Former president Donald Trump lost a years-long arbitration battle against writer, reoccurring former Apprentice star and onetime White House aide Omarosa Manigault Newman late last week.
The decision by the American Arbitration Association is dated Sept. 24 but was released to the interested parties on Monday.
The ruling puts the kibosh on Trump campaign efforts to enforce a nondisclosure agreement against Manigault Newman after she penned Unhinged, a tell-all memoir about her scandal-ridden, tumultuous and brief stint in government. The campaign also objected to her releasing an audio file of then-White House chief of staff John Kelly and for making certain allegedly disparaging remarks about Trump himself during another T.V. show.
Trump’s campaign sought millions for those alleged violations of the NDA’s non-disparagement clause. Manigault Newman and her legal team fought back–seeking to have the arbitration lawsuit dismissed on summary judgment based on various legal grounds.
After several bouts, and, again, years worth, of excruciating legal wrangling during which Manigault Newman called foul, the confines of the conflict were limited to the comments made in the book.
“Upon consideration of the parties’ submissions, the Arbitrator hereby grants Respondent’s Summary Judgment Motion declaring the Agreement invalid under New York contract law,” assigned Arbitrator T. Andrew Brown wrote in the Friday decision and order.
Under the express terms of the arbitration agreement, both parties agreed to have the case dispensed using Empire State law.
“The New York Court of Appeals has held that in order for a contract to be formed, the terms that are agreed to must be clear and definite; if they are not, there is no binding contract,” Brown explained, couching his decision within the confines of New York State law.
The arbitrator noted, fatally for Trump, that while courts can fill in the gaps in certain instances, contract terms must be clear and definite in order for mutual assent (i.e. the creation of a contract) regarding those would-be terms. And here that simply was not the case.
“I find that the confidentiality provisions fail as vague and indefinite,” Brown wrote, before rubbishing various contractual terms from the failed NDA as insufficiently clear and definite.
Effectively, the arbitrator noted, certain terms were “so indefinite” that there was “no way” for Manigault Newman “to know what information should be kept confidential.”

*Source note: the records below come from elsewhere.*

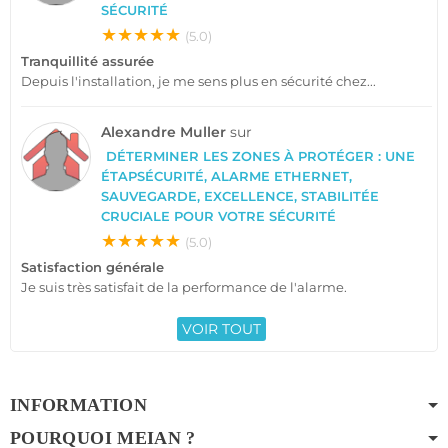
SÉCURITÉ
★★★★★
(5.0)
Tranquillité assurée
Depuis l'installation, je me sens plus en sécurité chez...
Alexandre Muller
sur
DÉTERMINER LES ZONES À PROTÉGER : UNE
ÉTAPSÉCURITÉ, ALARME ETHERNET,
SAUVEGARDE, EXCELLENCE, STABILITÉE
CRUCIALE POUR VOTRE SÉCURITÉ
★★★★★
(5.0)
Satisfaction générale
Je suis très satisfait de la performance de l'alarme.
VOIR TOUT
INFORMATION
POURQUOI MEIAN ?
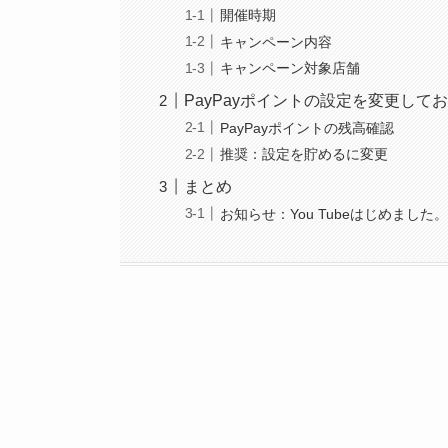
開催時期
キャンペーン内容
キャンペーン対象店舗
PayPayポイントの設定を変更して
PayPayポイントの残高確認
推奨：設定を貯めるに変更
まとめ
お知らせ：You Tubeはじめました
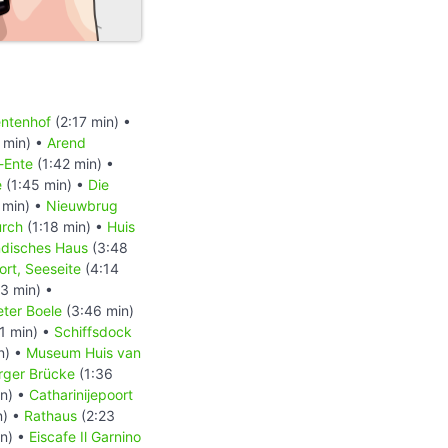
ntenhof
(2:17 min) •
 min) •
Arend
-Ente
(1:42 min) •
e
(1:45 min) •
Die
 min) •
Nieuwbrug
urch
(1:18 min) •
Huis
ndisches Haus
(3:48
rt, Seeseite
(4:14
3 min) •
ter Boele
(3:46 min)
1 min) •
Schiffsdock
n) •
Museum Huis van
rger Brücke
(1:36
in) •
Catharinijepoort
n) •
Rathaus
(2:23
in) •
Eiscafe Il Garnino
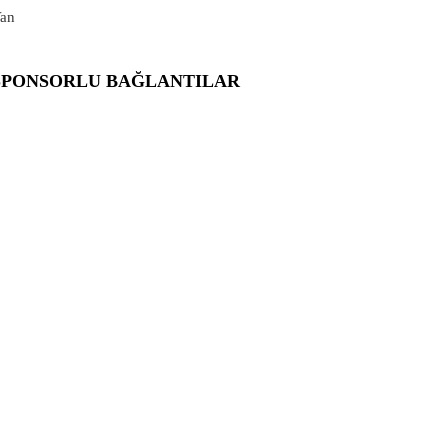
an
SPONSORLU BAĞLANTILAR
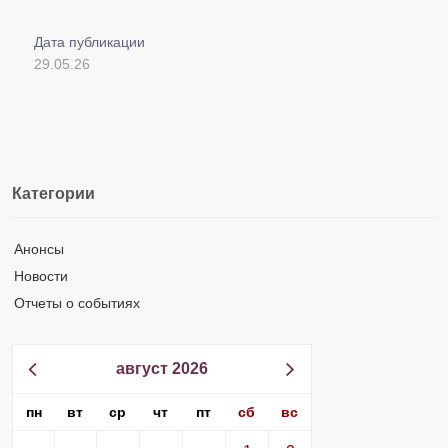
Дата публикации
29.05.26
Категории
Анонсы
Новости
Отчеты о событиях
август 2026
пн
вт
ср
чт
пт
сб
вс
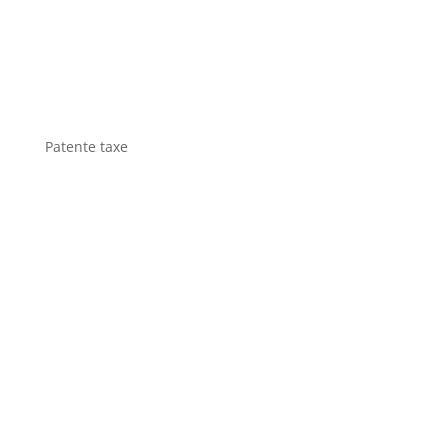
Patente taxe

“[T]here is no way here to tell if a breach has occurred, since the determination of whether there is a breach is left to the sole determination of Mr. Trump,” Brown explained. “The information that is supposed to be protected under the Agreement is not spelled out, but rather is left to the subjective determination of one person. Consequently, there would be no way for [Manigault Newman] to know if she was in breach of the Agreement.”
The arbitrator went on to note that the statements made by Manigault Newman–the basis of the lawsuit–weren’t really confidential at all.
From the decision, at length:
[T]he statements contained therein are largely statements of Respondent’s personal opinion on the character of Mr. Trump and various of his family members, statements about her dealings with Mr. Trump prior to the time she worked on the campaign, and statements of her general recollection of conversations she had with various campaign officials. Given the general nature of many of these statements, it is hard to see how Respondent could have known that they would be considered “confidential information” under the terms of the Agreement. The statements do not disclose hard data such as internal polling results or donor financial information. Rather, they are for the most part simply expressions of unflattering opinions, which are deemed “confidential information” based solely upon the designation of Mr. Trump. This is exactly the kind of indefiniteness which New York courts do not allow to form the terms of a binding contract.
Florida-based attorney John M. Phillips, who represents Manigault Newman and who provided the arbitration decision to Law&Crime, was ecstatic about his client’s victory over the 45th president.
“We believe this is IT,” he said in an email. “As a lawyer, this was an unimaginable case–a United States President abusing the Constitution and Bill of Rights with outrageously unenforceable non-disclosure agreements. Since Omarosa came forward, and was sued, we’ve said this agreement was illegal and offensive. It took too long to finally get past the frivolous defenses, experts and lawyers like Charles Harder billing the Campaign millions of dollars while free speech was stigmatized.”
In loss, Trump’s campaign will now, as agreed upon in the original contract, have to pay “a judgment for reasonable legal fees and costs.”
“It’s over,” Phillips emphasized. “We’ve won in Donald Trump and the Trump Campaign’s chosen forum. They now owe attorney’s fees. Whether the Campaign tries to bankrupt out of this ruling or it energizes more people to come forward and blow the whistle on corrupt government, it’s a win we can all be proud of. People who signed these NDAs should sleep better and speak more freely. Kudos to Omarosa Manigault Newman for coming forward and taking this on.”
As Manigault Newman’s attorney suggested, the sea of extant Trump NDAs seem likely to meet a similar fate should they be challenged.
While arbitration decisions lack the power of precedent, their legal reasoning can be persuasive–and they rely on precedent regardless. In the present case, something like that occurred. Brown repeatedly made reference to a similarly-failed NDA against former Trump campaign aide, Jessica Denson.
Attorney Mark Zaid, a fulsome critic of Trump during (and after) his time in office, has previously written about the former president’s efforts to keep Manigault Newman quiet about her Trumpworld tour.
Zaid welcomed the decision in comments to Law&Crime.
“The rule of law has not surprisingly again struck down yet another attempt by former President Trump to enforce overbroad NDAs through aggressive efforts to intimidate former employees,” he said in an email. “Notably, we now learn that Trump withdrew all of his claims concerning Omarosa’s time in the White House as those were blatantly unconstitutional and frivolous. But now this legal battle finally concludes what those of us who had litigated against Trump’s NDAs knew all along: they were ‘vague and indefinite’ and therefore unenforceable.”
The attorney also weighed in on the not entirely unlike precedential value of the arbitration decision going forward.
“This decision, although it is not legal precedent elsewhere, can be read as a green light for others to consider publicly speaking out concerning the truth regarding what they know about Donald Trump.”